No jornal L’Osservatore Romano recorda-se como Bono olhava para o rei David, dos tempos bíblicos: “Aos 12 anos adorava David: para mim era como uma pop star, as palavras dos salmos eram poesia e ele era um ídolo. Antes de se tornar profeta e rei de Israel, David passou por muita coisa. Viveu exilado e acabou por ir viver para uma caverna, onde fez as pazes com Deus. É aí que esta história se torna interessante: David compõe os seus primeiros blues.”

Perante uma afirmação destas, o jornalista do órgão oficial da Santa Sé verifica que “dito assim, tem todo o ar de uma afirmação irreverente”, mas Gaetano Vallini prefere ler esta ideia de Bono “como uma declaração de fé muito original”.

É tempo então de olharmos para as letras (na sua esmagadora maioria escritas por Bono), para lá do imediatismo das palavras. Trata-se de uma tarefa facilitada por Andrea Morandi, crítico musical e autor do livro U2. The Name Of Love (Roma, Arcana, 2009), que nos guia por esta “pesquisa filológica singular”, como lhe chama Vallini no L’Osservatore Romano. Trata-se de uma obra na qual são analisados todos os textos de Bono, desde o primeiro álbum, Boy (1980) até No Line On The Horizon (2009), na altura o último trabalho editado pelos U2. Depois disso, os irlandeses lançaram Songs of Innocence (2014) e Songs of Experience (2017), os trabalhos que mais alimentam a atual digressão.

 

 

Morandi considera que “a presença da Bíblia nos primeiros registos era uma coisa conhecida, mas que continuou de forma persistente até que [em No Line On The Horizon] foi uma verdadeira descoberta”. Para o autor italiano, neste 12.º álbum, canções como Magnificent, que remete para o Magnificat (o hino colocado na boca da mãe de Jesus, enaltecendo a presença de Deus e condenando os poderosos e os soberbos) ou Unknown Caller, onde este estranho que chama é o Deus que salva, fecham um círculo perfeito: a religiosidade omnipresente dos primeiros trabalhos – como Boy, October (1981), War (1983), mas também The Unforgettable Fire (1984), The Joshua Tree (1987) e Rattle and Hum (1988) – antecipa a entrada na última década do milénio, no regresso a uma Europa em que a queda do muro de Berlim abre novas esperanças e dúvidas insistentes. Achtung Baby (1991) e Zooropa (1993) são essa nova Europa onde se perde a fé. E Bono também canta essa fé perdida.

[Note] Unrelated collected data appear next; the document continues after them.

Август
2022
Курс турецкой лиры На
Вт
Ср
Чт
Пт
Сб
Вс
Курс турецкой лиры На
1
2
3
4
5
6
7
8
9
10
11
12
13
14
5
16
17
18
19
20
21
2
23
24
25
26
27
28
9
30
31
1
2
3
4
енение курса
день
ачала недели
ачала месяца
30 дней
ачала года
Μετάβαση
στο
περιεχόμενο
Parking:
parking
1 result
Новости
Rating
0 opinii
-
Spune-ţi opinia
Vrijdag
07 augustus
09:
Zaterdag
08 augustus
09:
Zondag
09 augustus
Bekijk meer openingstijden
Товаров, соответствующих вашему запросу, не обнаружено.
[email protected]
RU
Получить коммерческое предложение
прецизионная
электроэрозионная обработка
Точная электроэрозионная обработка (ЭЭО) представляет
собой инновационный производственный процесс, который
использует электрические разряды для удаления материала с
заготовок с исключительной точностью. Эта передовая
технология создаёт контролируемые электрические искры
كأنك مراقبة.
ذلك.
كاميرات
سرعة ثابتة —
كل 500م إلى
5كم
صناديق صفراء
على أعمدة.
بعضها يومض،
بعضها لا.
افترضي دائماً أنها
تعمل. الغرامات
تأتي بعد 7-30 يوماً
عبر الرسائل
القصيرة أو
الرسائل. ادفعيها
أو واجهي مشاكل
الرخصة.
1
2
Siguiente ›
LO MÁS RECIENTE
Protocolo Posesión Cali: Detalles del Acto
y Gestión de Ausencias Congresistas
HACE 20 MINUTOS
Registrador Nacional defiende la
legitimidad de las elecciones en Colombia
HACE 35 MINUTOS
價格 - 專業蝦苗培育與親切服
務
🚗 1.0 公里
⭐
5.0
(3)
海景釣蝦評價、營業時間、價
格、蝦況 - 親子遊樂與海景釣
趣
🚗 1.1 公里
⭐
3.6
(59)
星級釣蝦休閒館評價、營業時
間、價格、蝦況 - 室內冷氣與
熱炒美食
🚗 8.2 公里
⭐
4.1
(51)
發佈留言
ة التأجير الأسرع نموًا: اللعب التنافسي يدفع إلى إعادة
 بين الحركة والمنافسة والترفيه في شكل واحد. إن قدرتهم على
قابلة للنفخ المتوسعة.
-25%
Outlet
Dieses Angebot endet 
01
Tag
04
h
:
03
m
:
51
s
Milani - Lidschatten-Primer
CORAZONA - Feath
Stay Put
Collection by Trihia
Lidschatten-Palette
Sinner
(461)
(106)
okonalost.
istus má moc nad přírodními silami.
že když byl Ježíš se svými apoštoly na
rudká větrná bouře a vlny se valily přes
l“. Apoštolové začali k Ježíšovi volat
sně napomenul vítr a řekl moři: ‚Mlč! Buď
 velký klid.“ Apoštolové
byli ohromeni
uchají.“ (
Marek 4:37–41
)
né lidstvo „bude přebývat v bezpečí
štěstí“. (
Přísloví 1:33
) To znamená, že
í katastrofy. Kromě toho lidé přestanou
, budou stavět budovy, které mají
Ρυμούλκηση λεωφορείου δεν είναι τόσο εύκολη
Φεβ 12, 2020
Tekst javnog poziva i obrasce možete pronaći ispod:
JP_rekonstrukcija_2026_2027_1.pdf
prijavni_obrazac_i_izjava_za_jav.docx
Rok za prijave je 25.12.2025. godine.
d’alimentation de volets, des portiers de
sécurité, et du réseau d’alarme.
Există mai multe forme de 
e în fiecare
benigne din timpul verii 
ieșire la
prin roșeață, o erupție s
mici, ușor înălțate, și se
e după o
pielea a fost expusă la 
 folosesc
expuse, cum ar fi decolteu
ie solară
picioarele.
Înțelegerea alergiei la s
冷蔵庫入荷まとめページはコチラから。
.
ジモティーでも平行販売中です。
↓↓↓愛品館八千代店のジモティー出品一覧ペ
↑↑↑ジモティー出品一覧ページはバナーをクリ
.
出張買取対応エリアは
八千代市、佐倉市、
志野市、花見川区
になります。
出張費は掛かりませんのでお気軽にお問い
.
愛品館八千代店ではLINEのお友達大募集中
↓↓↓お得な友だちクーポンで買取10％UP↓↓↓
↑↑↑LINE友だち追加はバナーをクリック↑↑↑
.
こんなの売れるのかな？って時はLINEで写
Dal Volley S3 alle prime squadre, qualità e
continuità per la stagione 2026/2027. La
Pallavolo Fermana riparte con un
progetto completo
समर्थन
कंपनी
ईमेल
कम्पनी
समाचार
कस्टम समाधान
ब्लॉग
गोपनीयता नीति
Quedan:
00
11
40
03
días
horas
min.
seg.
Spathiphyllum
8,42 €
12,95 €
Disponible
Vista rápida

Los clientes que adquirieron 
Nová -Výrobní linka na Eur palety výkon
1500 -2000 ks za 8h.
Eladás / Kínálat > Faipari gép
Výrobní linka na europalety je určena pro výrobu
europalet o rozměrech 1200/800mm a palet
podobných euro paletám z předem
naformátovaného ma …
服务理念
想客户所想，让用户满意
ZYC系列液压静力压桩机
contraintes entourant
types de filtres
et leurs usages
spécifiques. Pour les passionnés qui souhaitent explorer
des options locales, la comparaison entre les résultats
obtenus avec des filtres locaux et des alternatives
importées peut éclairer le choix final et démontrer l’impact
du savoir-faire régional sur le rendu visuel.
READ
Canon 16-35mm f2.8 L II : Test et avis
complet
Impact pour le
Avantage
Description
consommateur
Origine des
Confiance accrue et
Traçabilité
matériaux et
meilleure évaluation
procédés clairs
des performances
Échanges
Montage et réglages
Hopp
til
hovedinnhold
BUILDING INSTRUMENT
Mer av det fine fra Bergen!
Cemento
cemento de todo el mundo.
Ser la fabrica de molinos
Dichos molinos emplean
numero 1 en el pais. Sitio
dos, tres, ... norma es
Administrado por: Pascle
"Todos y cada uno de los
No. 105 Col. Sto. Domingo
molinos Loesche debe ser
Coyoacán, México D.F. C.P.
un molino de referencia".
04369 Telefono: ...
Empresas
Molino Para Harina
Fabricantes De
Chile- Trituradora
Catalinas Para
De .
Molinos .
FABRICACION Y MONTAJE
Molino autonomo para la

No prefácio ao livro de Morandi, Davide Sapienza pergunta: “Quem imagina o quanto seria uncool ser fã de um grupo que nas canções e entrevistas falava de Deus, citava a Bíblia, concluía os concertos com uma (esplêndida) canção inspirada num salmo, e que era publicamente caracterizado por um líder sem pelos na língua, como uma intenção de condenar as ideologias e falar sobre pontes a serem construídas para ligar as margens opostas de um longo e doloroso pós-guerra?”

Em The First Time, canção de Zooropa, Morandi reflete sobre como Bono “se entrega”, confessando “ter perdido a bússola e os mapas, a razão e a religião, os limites e as fronteiras”, a partir da parábola do filho pródigo. As referências bíblicas, que se fazem notar em todos os álbuns dos U2, traduzem-se em passagens dos textos de Bono: “Gave me the keys to his kingdom coming”, canta ele em The First Time, numa remissão para o evangelho segundo Mateus (16, 19). Ou “He said ‘I have many mansions/And there are many rooms to see’”, que nos remete para São João (14, 2).

 

 

Gaetano Vallini nota que Morandi nos apresenta Pop (1997), disco em que os U2 se abalançam a linguagens mais dançantes, como um álbum “cheio de discussões com Deus”, à procura da estrada perdida, mas difícil de encontrar. “Deus desligou o telefone”, canta Bono em If God Will Send His Angels.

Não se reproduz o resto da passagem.